MRF — CAE用語解説

カテゴリ: 用語集 | 2026-01-15
CAE visualization for mrf - technical simulation diagram

MRF

🧑‍🎓

先生、MRF(Moving Reference Frame)ってファン解析でよく使いますよね?

定義

🧑‍🎓

定義を教えてください。

🎓

MRF(回転座標系)は、回転する領域を定常計算で近似する手法だ。メッシュは回転させず、回転座標系での遠心力・コリオリ力を追加する。ファンやポンプの定常性能(流量-圧力特性)を手軽に求められるのがメリットだよ。

🧑‍🎓

メッシュが回転しないのに回転を計算できるんですか?

🎓

「回転座標系から見た定常流」を解いてるんだ。例えば回転する遊園地のコーヒーカップの中の人から見ると、周りの景色は動いてるけど自分は止まってる。それと同じ発想。定常計算だから非定常に比べて計算コストが1/10〜1/100で済むよ。

流体解析における役割

🧑‍🎓

MRFの限界は何ですか?

🎓

回転体と静止体の相互作用(ウェイク干渉)を正確に捉えられない。

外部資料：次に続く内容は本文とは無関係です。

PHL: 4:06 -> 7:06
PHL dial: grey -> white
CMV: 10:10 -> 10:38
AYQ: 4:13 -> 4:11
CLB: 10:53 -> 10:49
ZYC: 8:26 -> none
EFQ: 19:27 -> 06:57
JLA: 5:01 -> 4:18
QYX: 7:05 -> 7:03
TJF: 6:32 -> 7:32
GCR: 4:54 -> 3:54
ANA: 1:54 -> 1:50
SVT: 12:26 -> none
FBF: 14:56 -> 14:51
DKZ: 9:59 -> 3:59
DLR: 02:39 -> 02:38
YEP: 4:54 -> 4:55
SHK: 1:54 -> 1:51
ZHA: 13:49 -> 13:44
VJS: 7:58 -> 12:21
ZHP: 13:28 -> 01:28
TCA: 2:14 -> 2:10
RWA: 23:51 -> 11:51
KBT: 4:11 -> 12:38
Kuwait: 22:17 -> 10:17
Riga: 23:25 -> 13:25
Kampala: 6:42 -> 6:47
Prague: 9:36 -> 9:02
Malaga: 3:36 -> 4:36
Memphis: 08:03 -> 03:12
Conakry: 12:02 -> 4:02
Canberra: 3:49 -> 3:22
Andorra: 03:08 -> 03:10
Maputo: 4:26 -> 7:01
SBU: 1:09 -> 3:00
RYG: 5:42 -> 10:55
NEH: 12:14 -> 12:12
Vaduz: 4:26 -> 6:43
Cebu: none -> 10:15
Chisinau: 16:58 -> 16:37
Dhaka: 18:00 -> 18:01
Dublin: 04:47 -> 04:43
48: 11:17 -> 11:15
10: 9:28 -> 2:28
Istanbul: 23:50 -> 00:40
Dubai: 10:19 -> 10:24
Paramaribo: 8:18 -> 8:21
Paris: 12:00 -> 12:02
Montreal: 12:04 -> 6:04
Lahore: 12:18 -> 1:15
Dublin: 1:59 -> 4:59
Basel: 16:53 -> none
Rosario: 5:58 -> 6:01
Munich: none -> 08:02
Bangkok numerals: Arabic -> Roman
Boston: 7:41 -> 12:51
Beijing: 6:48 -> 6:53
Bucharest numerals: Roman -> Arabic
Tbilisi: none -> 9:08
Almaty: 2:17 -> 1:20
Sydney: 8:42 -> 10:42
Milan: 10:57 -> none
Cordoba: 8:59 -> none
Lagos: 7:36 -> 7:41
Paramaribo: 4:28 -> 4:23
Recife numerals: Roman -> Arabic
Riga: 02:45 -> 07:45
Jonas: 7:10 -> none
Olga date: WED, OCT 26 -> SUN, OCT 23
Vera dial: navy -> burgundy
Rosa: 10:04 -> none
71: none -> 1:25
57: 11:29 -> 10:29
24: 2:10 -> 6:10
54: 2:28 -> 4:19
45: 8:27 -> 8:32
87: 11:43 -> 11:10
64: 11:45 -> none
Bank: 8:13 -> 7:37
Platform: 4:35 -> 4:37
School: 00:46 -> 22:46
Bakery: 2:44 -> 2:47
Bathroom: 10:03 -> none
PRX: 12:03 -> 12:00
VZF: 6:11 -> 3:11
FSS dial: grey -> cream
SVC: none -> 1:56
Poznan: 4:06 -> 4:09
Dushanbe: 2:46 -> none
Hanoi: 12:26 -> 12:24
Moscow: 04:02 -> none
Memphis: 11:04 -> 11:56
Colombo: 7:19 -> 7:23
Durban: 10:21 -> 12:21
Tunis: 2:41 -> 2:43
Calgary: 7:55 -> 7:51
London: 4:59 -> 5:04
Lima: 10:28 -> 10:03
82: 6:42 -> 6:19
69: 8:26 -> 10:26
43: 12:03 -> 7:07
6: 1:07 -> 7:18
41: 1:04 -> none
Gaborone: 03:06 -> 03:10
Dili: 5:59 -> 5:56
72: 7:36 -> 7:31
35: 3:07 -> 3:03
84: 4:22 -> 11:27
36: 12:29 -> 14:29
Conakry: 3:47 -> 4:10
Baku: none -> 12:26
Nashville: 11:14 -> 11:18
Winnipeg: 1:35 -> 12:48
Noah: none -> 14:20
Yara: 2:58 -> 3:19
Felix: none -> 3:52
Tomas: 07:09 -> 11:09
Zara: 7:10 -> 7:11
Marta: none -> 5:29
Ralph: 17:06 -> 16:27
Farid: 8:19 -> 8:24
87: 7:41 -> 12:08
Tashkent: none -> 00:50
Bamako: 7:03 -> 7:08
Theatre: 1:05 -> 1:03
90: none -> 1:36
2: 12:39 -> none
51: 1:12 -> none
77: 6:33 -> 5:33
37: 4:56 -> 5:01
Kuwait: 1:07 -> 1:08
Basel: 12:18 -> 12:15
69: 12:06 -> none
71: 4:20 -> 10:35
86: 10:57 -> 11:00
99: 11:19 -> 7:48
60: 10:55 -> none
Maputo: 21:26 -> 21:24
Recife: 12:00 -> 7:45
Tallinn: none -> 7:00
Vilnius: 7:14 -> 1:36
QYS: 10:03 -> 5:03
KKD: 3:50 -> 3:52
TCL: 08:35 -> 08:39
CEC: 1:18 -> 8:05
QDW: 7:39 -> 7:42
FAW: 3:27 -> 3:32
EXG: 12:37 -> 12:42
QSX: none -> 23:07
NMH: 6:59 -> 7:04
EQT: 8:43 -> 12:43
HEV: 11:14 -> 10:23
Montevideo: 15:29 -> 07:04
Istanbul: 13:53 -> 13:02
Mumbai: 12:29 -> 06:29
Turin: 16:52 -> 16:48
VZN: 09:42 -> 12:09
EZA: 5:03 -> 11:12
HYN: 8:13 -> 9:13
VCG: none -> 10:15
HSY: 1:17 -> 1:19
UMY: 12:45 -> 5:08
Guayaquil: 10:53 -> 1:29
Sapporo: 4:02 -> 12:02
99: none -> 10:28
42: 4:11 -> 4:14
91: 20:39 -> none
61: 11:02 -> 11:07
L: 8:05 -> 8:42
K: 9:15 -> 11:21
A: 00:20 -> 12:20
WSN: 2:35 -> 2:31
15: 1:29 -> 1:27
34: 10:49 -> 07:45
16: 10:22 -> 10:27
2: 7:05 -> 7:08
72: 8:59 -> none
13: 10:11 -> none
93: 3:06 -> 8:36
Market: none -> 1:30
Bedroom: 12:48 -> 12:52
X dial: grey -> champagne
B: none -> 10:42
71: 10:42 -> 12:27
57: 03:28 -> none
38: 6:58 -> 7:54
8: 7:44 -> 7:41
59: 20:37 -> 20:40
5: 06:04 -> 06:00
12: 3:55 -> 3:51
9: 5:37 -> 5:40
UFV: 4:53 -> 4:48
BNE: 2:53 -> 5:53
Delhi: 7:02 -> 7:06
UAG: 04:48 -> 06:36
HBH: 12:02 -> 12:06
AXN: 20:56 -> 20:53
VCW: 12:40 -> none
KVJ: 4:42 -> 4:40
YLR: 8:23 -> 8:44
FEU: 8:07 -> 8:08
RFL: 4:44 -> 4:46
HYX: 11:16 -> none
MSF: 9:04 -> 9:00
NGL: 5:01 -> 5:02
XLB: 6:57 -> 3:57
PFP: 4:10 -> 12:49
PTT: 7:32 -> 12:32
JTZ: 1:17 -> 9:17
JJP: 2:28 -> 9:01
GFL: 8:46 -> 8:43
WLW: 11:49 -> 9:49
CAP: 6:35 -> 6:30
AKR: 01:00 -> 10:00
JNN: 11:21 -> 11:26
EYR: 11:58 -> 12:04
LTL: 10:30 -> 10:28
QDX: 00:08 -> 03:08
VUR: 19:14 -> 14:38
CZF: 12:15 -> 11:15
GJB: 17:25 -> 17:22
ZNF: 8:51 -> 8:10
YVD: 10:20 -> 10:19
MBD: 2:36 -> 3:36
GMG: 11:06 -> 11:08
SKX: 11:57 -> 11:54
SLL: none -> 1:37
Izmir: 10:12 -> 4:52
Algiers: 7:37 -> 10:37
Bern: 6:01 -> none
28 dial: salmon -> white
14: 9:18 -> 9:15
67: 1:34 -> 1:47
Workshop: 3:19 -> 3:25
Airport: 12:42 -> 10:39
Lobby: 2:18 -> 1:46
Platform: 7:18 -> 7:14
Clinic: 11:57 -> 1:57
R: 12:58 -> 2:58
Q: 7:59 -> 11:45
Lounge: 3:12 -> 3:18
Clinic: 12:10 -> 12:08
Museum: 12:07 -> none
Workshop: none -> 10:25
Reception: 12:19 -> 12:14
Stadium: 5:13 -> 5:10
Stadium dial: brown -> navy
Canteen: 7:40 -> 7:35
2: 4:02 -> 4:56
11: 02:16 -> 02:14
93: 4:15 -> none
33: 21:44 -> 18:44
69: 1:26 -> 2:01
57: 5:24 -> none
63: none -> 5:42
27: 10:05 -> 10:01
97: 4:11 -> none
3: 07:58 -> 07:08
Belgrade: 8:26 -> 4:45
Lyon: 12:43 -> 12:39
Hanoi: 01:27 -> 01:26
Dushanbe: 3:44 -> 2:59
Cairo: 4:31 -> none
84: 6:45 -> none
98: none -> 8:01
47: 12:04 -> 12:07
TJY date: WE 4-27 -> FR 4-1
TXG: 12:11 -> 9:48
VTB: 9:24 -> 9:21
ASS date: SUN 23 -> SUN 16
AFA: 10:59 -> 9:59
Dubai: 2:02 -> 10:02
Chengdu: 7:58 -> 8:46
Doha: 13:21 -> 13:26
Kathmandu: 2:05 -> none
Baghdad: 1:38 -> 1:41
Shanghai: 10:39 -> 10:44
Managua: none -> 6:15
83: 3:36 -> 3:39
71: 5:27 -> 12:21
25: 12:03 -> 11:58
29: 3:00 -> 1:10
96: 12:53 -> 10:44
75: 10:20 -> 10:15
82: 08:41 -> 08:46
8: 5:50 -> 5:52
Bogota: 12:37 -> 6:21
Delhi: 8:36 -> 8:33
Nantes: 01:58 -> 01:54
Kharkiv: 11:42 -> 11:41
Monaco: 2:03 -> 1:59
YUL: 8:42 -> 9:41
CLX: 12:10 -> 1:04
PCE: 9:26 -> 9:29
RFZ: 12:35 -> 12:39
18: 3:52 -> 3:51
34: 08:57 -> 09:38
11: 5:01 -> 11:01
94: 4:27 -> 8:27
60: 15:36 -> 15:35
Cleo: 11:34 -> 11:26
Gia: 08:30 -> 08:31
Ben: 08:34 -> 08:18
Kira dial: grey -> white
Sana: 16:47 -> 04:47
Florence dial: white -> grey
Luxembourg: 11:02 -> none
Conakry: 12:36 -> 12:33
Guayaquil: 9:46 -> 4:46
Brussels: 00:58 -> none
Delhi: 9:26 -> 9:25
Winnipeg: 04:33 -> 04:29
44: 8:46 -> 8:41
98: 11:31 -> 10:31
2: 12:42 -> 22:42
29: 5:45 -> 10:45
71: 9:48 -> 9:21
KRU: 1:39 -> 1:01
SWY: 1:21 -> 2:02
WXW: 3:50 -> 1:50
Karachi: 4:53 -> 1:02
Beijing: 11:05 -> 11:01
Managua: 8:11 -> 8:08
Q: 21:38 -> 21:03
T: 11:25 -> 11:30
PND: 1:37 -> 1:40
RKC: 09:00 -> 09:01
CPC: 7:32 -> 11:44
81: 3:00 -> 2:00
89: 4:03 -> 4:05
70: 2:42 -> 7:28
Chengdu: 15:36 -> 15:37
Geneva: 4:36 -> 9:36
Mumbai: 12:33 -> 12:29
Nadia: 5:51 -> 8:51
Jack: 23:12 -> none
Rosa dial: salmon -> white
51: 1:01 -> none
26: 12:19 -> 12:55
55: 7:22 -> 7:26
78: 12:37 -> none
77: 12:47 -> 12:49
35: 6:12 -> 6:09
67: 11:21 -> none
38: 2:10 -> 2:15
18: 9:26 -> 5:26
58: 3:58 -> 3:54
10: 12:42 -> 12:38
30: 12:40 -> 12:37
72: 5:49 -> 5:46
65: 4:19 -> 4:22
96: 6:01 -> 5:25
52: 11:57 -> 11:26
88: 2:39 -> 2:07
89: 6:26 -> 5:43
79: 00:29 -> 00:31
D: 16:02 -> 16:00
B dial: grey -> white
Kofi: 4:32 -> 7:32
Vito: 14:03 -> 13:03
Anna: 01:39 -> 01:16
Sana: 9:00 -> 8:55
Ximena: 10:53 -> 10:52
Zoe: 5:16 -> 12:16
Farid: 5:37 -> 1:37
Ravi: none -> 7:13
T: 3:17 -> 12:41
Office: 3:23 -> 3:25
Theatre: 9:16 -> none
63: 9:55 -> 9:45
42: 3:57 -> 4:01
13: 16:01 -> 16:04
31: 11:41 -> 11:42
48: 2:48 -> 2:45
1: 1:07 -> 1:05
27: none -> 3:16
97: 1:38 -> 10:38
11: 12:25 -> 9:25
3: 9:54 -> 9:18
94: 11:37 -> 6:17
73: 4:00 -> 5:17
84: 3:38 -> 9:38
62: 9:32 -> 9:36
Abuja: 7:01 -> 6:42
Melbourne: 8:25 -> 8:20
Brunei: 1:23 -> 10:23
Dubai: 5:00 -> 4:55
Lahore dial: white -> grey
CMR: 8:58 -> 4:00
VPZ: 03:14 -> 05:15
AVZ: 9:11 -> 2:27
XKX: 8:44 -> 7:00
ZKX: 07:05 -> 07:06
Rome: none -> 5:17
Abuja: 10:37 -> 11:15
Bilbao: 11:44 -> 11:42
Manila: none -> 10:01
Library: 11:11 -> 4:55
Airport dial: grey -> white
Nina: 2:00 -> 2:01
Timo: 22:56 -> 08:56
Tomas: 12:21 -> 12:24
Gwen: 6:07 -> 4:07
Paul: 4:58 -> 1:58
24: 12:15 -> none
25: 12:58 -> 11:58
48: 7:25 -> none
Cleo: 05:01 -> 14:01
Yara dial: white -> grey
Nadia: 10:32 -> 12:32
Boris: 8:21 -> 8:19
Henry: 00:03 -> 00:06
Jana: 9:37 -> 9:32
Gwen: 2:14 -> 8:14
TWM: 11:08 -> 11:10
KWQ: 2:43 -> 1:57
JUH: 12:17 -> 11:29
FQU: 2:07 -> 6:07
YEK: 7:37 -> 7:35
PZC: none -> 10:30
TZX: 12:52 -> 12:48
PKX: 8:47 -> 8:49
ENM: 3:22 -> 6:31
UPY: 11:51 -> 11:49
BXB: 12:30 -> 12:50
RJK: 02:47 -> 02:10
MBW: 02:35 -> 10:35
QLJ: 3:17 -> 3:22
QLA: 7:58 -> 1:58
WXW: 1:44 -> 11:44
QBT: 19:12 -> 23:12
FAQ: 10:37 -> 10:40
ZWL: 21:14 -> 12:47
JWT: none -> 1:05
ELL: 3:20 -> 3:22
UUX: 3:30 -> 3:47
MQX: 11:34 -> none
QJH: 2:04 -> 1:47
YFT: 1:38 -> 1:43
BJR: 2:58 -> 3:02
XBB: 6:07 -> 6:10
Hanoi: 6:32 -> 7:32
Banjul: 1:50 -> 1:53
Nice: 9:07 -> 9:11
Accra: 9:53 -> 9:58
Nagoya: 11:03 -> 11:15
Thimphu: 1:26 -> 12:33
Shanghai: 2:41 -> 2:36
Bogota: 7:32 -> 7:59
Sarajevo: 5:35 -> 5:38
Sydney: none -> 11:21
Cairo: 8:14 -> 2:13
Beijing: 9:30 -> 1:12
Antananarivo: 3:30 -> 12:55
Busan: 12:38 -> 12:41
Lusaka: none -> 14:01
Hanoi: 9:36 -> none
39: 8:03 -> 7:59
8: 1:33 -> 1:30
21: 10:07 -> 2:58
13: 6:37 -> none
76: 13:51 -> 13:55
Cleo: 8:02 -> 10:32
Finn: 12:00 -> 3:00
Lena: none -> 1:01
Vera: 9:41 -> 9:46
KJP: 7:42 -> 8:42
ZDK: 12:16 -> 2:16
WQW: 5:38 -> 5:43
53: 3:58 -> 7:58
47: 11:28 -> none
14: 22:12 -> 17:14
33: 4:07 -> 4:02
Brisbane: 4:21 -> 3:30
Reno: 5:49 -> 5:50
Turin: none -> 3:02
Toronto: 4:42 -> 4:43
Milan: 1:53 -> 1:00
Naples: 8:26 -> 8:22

ファンの後方のダクト壁への渦の影響や、インペラ-ボリュート間の干渉は非定常のスライディングメッシュが必要。MRFは「0次近似」と考えて、必要に応じて非定常にステップアップするんだ。

🧑‍🎓

設定で注意することは?

🎓

MRFゾーンと静止ゾーンのインターフェース位置が重要。回転体の近くすぎると数値誤差が大きくなる。ブレード先端からインターフェースまで少なくとも数セル分の余裕を持たせるのがコツだ。FluentやOpenFOAMのチュートリアルで確認してみて。

関連用語

🧑‍🎓

関連する用語を教えてください。

🎓
  • スライディングメッシュ
  • ターボ機械
  • 定常流れ
  • 🧑‍🎓

    定常近似で回転を扱えるのは計算コスト面で大きいですね。

    🎓

    OpenFOAMのMRFSimpleFoamでファンの流量-圧力カーブを計算するのがいい入門だよ。